Recuerdo que las llevé a La Carreta de la calle ocho, y sentados en una mesa tuve este diálogo con mi hija más pequeña.
– Papá ¿estamos en Miami?
– Claro hija
– ¿En América?
– Si, en Estados Unidos, tu nuevo país.
– Papá ¿y donde están los americanos?, dijo, y señaló a su alrededor, donde otros cubanos debatían sus ideas entre vahos de frijoles negros y olores que atacaban a mansalva desde montañas de ropa vieja y plátanitos maduros fritos.
Los años pasaron, el país fue cambiando, y mis dos hijas crecieron hasta invertir los papeles y convertirse en las anclas a las que me aferro para comprender el mundo de estos dias. ¡Gira tan rápido! A veces dudo pueda sostenerme y no salir volando a ese lugar donde van a parar los trastos inservibles. Los hijos son el mejor abono para echar raíces en tierra ajena.

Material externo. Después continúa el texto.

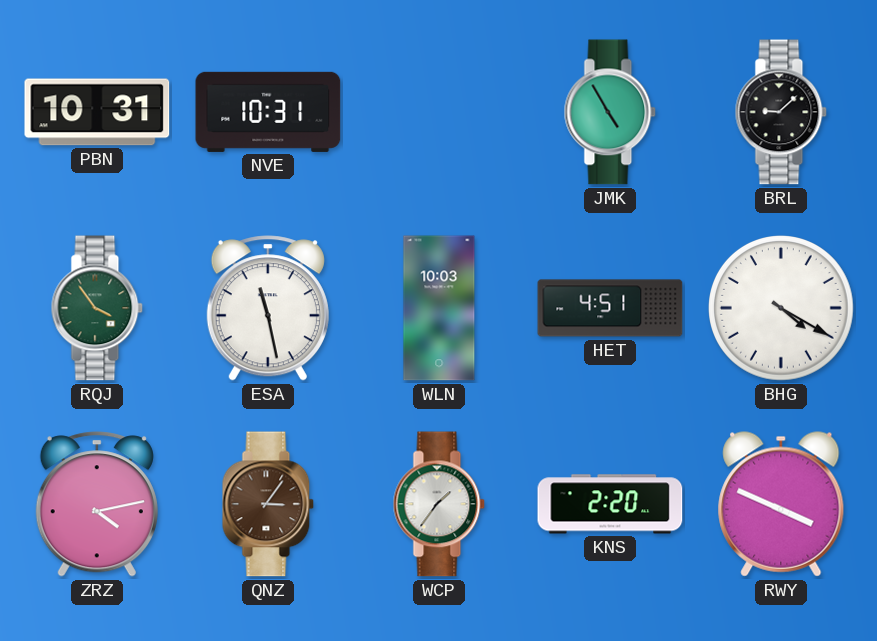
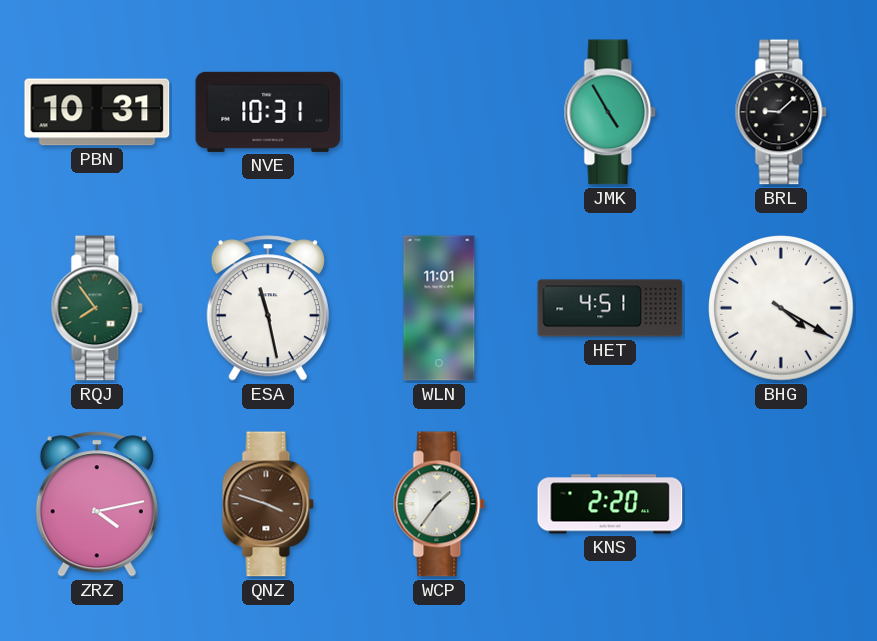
RQJ: 3:54 -> 7:54
WLN: 10:03 -> 11:01
QNZ: 3:06 -> 3:48
RWY: 3:49 -> none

Aquella niña preguntona y su hermana la mayor, crecieron tan rápido que los 20 años de Gardel se me han ido en un suspiro. Pero están mejor equipadas para una vida que les reserva aún muchos sobresaltos. Tienen la riqueza de dos culturas y una patria. Para ellas, Cuba es el recuerdo borroso de sus padres viejos. Una isla de bordes desleídos, como esa banderita que mantienen pegada en las paredes de sus cuartos.

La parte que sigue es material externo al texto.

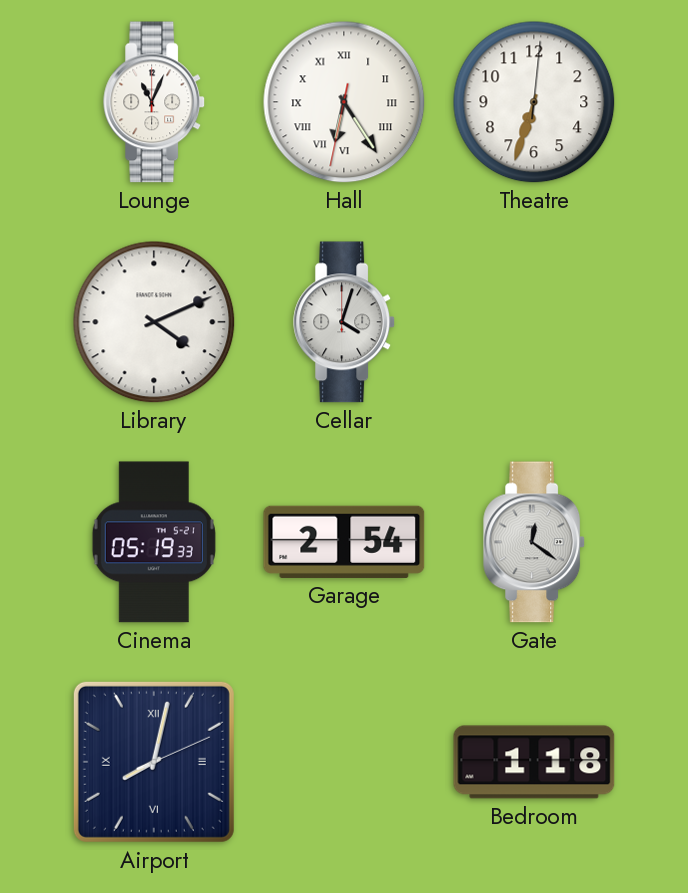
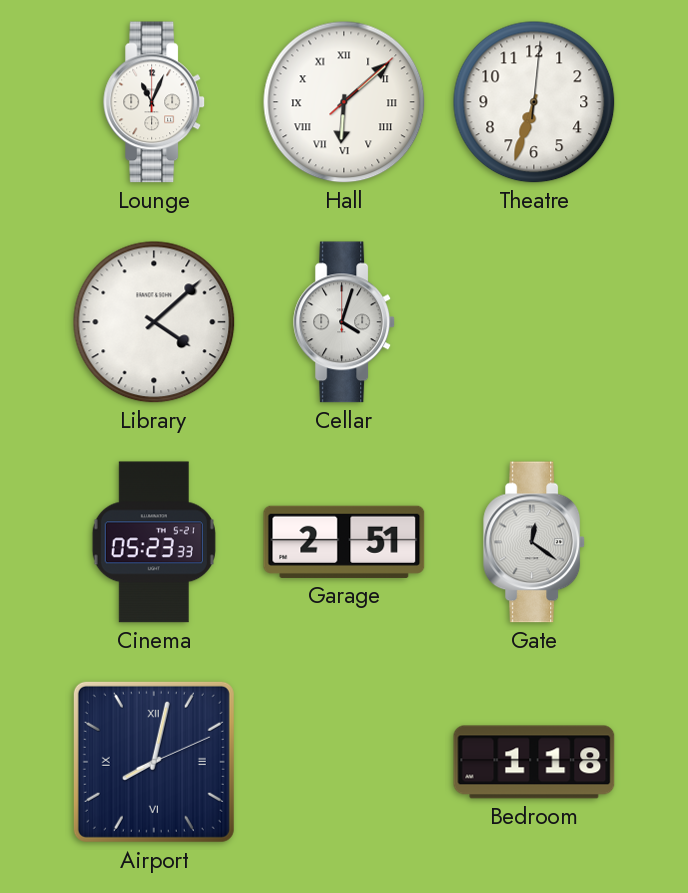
Hall: 6:24 -> 6:08
Library: 4:11 -> 4:08
Cinema: 05:19 -> 05:23
Garage: 2:54 -> 2:51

Escucho a la menor hablar en esta noche de un noviembre fresco, sobre la necesidad de cuidar la tierra y sus recursos naturales. Inaugura una exposición de arte joven sobre el tema. Un centenar de chicos comparten su deseo redentor. Aquella niña que se preguntaba dónde están los americanos, los tiene frente a ella. Les motiva a preguntarse qué mundo le dejarán a sus hijos y a los hijos de sus hijos. La oigo, y pienso en esos otros jóvenes quemando banderas que debían defender. No todo está perdido. Mientras queden soñadores, el Principito seguirá cuidando la flor de mi planeta.
Entre las muestras, colgada en la pared, una pintura de mi hija mayor. Sospecho que soy ese hombre en el paisaje; veinte años mirando correr el rio de la vida, mientras a su alrededor, el mundo conocido va cambiando para que todo siga igual.